** Data to examine follows **

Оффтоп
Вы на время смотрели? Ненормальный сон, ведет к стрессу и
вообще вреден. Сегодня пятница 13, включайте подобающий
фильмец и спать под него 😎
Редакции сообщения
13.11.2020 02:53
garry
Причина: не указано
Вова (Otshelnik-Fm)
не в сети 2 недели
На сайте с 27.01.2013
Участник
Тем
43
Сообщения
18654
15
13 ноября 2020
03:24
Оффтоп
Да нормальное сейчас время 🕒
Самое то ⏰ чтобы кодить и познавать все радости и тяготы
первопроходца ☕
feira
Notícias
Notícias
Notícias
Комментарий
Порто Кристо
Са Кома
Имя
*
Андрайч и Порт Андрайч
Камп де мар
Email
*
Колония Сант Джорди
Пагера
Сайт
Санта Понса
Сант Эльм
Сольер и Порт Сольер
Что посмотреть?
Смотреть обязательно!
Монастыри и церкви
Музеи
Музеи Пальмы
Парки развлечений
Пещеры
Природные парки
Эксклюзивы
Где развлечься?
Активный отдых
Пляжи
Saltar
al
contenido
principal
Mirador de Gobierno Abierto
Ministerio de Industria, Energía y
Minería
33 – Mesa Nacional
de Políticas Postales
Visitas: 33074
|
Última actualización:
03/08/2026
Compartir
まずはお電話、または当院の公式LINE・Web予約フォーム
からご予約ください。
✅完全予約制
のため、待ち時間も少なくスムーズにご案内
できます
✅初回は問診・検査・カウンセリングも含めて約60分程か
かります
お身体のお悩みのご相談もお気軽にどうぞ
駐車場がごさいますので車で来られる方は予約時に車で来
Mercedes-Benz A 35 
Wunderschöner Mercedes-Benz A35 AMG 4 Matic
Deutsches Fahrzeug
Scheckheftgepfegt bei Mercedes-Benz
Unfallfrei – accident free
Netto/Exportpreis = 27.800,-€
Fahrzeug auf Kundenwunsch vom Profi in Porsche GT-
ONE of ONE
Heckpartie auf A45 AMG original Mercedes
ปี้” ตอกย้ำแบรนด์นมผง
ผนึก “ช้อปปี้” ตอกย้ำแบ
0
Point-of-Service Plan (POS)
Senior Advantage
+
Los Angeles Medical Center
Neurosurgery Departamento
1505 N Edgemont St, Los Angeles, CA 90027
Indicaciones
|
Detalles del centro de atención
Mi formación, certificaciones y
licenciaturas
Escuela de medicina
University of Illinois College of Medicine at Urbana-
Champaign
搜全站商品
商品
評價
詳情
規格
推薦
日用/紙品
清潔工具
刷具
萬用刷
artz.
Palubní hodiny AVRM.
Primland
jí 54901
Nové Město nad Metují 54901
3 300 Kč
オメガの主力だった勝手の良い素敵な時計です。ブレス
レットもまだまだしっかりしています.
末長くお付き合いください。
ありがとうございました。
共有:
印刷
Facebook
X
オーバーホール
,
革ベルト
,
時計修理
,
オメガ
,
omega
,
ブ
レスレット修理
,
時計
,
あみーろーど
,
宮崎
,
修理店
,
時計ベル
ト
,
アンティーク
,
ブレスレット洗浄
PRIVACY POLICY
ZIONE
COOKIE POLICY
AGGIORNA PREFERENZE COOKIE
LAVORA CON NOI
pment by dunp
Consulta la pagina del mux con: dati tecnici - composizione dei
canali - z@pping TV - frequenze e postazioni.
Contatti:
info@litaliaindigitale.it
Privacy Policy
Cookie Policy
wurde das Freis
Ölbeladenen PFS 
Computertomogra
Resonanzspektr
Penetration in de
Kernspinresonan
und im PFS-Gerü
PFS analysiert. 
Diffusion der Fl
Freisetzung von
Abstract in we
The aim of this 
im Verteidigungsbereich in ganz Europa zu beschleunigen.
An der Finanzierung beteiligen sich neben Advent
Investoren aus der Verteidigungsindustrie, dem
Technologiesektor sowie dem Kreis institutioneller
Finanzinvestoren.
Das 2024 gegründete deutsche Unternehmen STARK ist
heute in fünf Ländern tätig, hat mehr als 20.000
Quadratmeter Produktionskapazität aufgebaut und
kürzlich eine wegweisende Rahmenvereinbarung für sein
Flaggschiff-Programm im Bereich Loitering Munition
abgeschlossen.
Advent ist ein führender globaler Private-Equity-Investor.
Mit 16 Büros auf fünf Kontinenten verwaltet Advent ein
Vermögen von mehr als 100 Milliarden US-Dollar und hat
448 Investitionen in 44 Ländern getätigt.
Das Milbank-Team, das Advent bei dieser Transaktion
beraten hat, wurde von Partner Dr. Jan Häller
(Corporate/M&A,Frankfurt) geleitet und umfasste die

** End of Data to examine **

Problem to work on: Work out how many lines in the data hold the word "Fahrzeug"; reply with the number alone.

Task result: 2